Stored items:

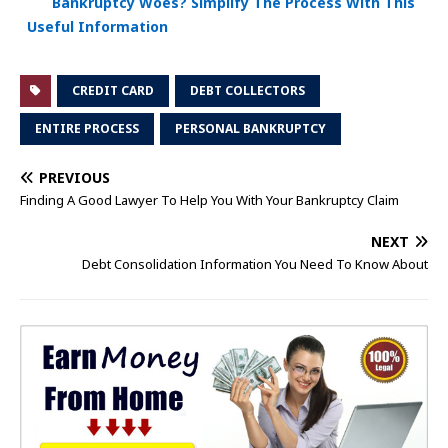
Bankruptcy Woes? Simplify The Process With This
Useful Information
CREDIT CARD
DEBT COLLECTORS
ENTIRE PROCESS
PERSONAL BANKRUPTCY
PREVIOUS
Finding A Good Lawyer To Help You With Your Bankruptcy Claim
NEXT
Debt Consolidation Information You Need To Know About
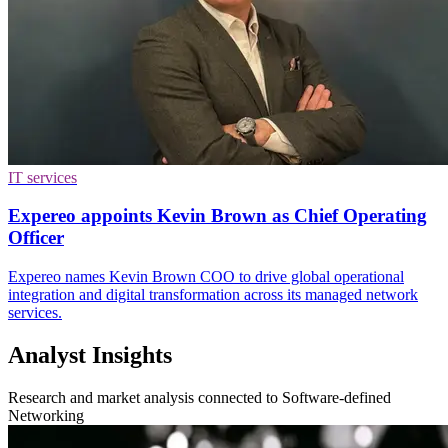
IT services
Expereo appoints Kevin Brown as Chief Operating
Officer
Expereo names Kevin Brown COO to drive global operational
integration and digital transformation across its managed network
services.
Analyst Insights
Research and market analysis connected to Software-defined
Networking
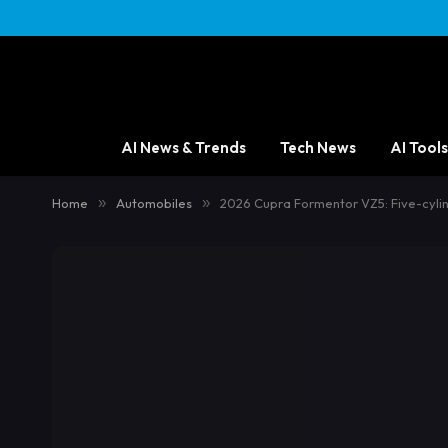
content
AI News & Trends
Tech News
AI Tools
Home
»
Automobiles
»
2026 Cupra Formentor VZ5: Five-cyli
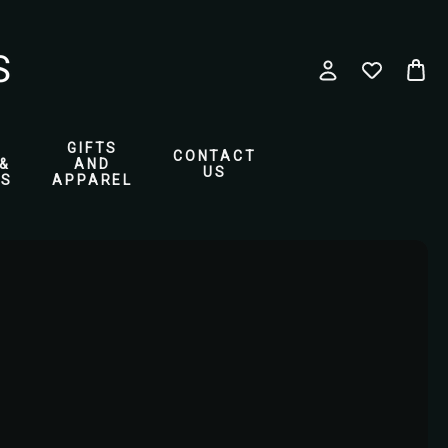
GIFTS
CONTACT
&
AND
US
ES
APPAREL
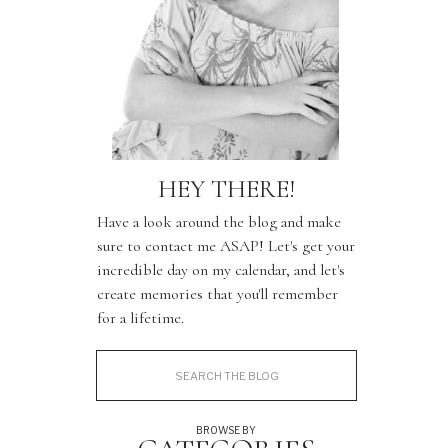
HEY THERE!
Have a look around the blog and make
sure to contact me ASAP! Let's get your
incredible day on my calendar, and let's
create memories that you'll remember
for a lifetime.
Search
for:
BROWSE BY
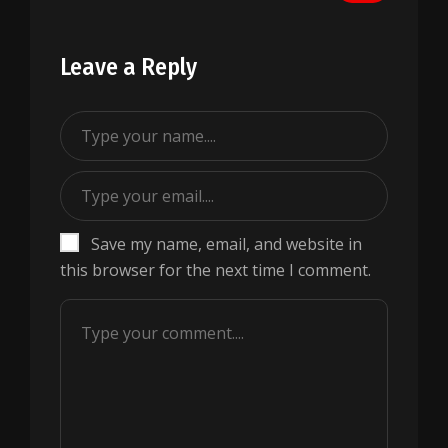
Leave a Reply
Save my name, email, and website in
this browser for the next time I comment.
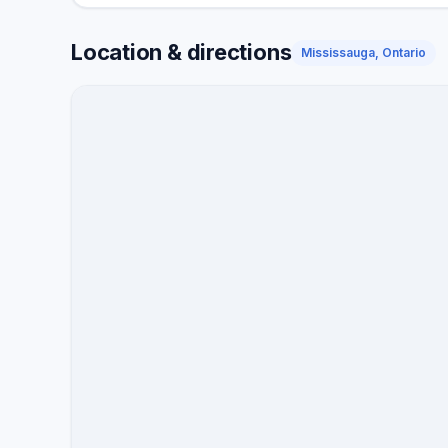
Location & directions
Mississauga, Ontario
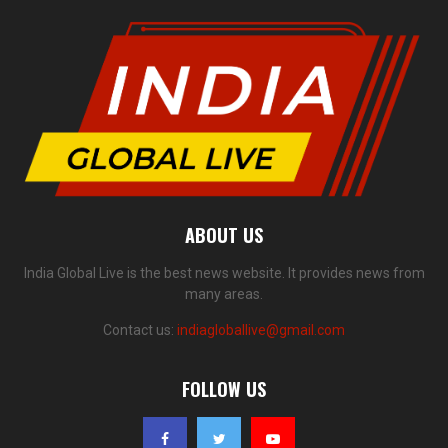
ABOUT US
India Global Live is the best news website. It provides news from
many areas.
Contact us:
indiagloballive@gmail.com
FOLLOW US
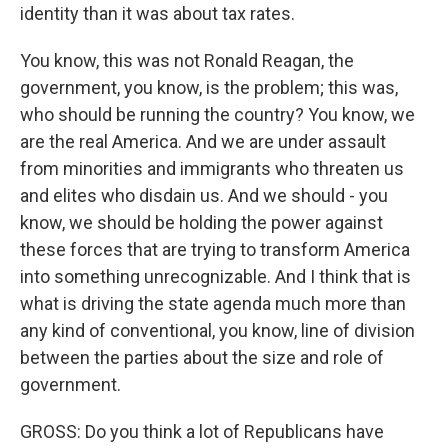
identity than it was about tax rates.
You know, this was not Ronald Reagan, the
government, you know, is the problem; this was,
who should be running the country? You know, we
are the real America. And we are under assault
from minorities and immigrants who threaten us
and elites who disdain us. And we should - you
know, we should be holding the power against
these forces that are trying to transform America
into something unrecognizable. And I think that is
what is driving the state agenda much more than
any kind of conventional, you know, line of division
between the parties about the size and role of
government.
GROSS: Do you think a lot of Republicans have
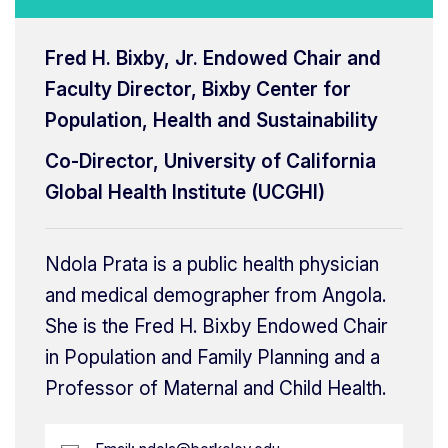
Fred H. Bixby, Jr. Endowed Chair and
Faculty Director, Bixby Center for
Population, Health and Sustainability
Co-Director, University of California
Global Health Institute (UCGHI)
Ndola Prata is a public health physician
and medical demographer from Angola.
She is the Fred H. Bixby Endowed Chair
in Population and Family Planning and a
Professor of Maternal and Child Health.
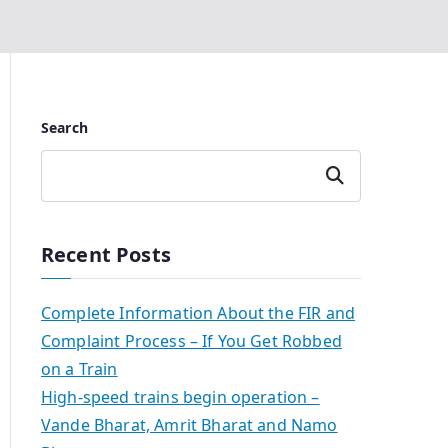
Search
Search
Recent Posts
Complete Information About the FIR and
Complaint Process – If You Get Robbed
on a Train
High-speed trains begin operation –
Vande Bharat, Amrit Bharat and Namo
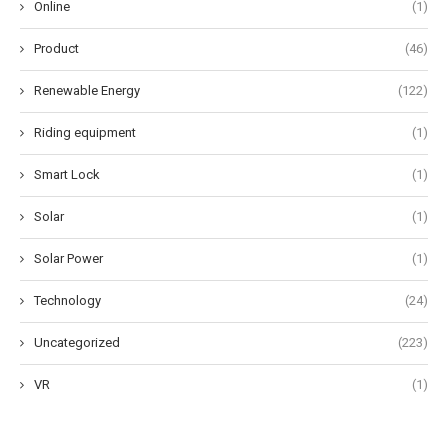
Online
(1)
Product
(46)
Renewable Energy
(122)
Riding equipment
(1)
Smart Lock
(1)
Solar
(1)
Solar Power
(1)
Technology
(24)
Uncategorized
(223)
VR
(1)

*Work request:* Would you restate, exactly and with no pictures, the lines of the entries above from the one containing "PERSONAL BANKRUPTCY" through the one containing "any kind of"?

*Your response:*
PERSONAL BANKRUPTCY
PREVIOUS
Finding A Good Lawyer To Help You With Your Bankruptcy Claim
NEXT
Debt Consolidation Information You Need To Know About
IT services
Expereo appoints Kevin Brown as Chief Operating
Officer
Expereo names Kevin Brown COO to drive global operational
integration and digital transformation across its managed network
services.
Analyst Insights
Research and market analysis connected to Software-defined
Networking
content
AI News & Trends
Tech News
AI Tools
Home
»
Automobiles
»
2026 Cupra Formentor VZ5: Five-cyli
GIFTS
CONTACT
&
AND
US
ES
APPAREL
HEY THERE!
Have a look around the blog and make
sure to contact me ASAP! Let's get your
incredible day on my calendar, and let's
create memories that you'll remember
for a lifetime.
Search
for:
BROWSE BY
Leave a Reply
Save my name, email, and website in
this browser for the next time I comment.
Location & directions
Mississauga, Ontario
ABOUT US
India Global Live is the best news website. It provides news from
many areas.
Contact us:
indiagloballive@gmail.com
FOLLOW US
identity than it was about tax rates.
You know, this was not Ronald Reagan, the
government, you know, is the problem; this was,
who should be running the country? You know, we
are the real America. And we are under assault
from minorities and immigrants who threaten us
and elites who disdain us. And we should - you
know, we should be holding the power against
these forces that are trying to transform America
into something unrecognizable. And I think that is
what is driving the state agenda much more than
any kind of conventional, you know, line of division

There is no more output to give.